_GOAL OF THE EXERCISE_:
Print all of the entries exactly, minus the pictures.

_WORKING DATA_:
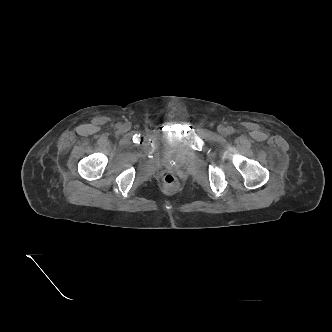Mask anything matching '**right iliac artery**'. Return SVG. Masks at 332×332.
Segmentation results:
<instances>
[{"label":"right iliac artery","mask_w":332,"mask_h":332,"mask_svg":"<svg viewBox=\"0 0 332 332\" xmlns=\"http://www.w3.org/2000/svg\"><path fill=\"white\" fill-rule=\"evenodd\" d=\"M120 126H121V125H120V124H118V128H120Z\"/></svg>","instance_id":"obj_1"}]
</instances>
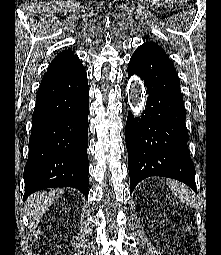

_EXERCISE RESPONSE_:
Mask anything matching '**right iliac artery**'. Return SVG. Masks at 332×332.
Segmentation results:
<instances>
[{"label":"right iliac artery","mask_w":332,"mask_h":332,"mask_svg":"<svg viewBox=\"0 0 332 332\" xmlns=\"http://www.w3.org/2000/svg\"><path fill=\"white\" fill-rule=\"evenodd\" d=\"M120 126H121V125H120V124H118V128H120Z\"/></svg>","instance_id":"obj_1"}]
</instances>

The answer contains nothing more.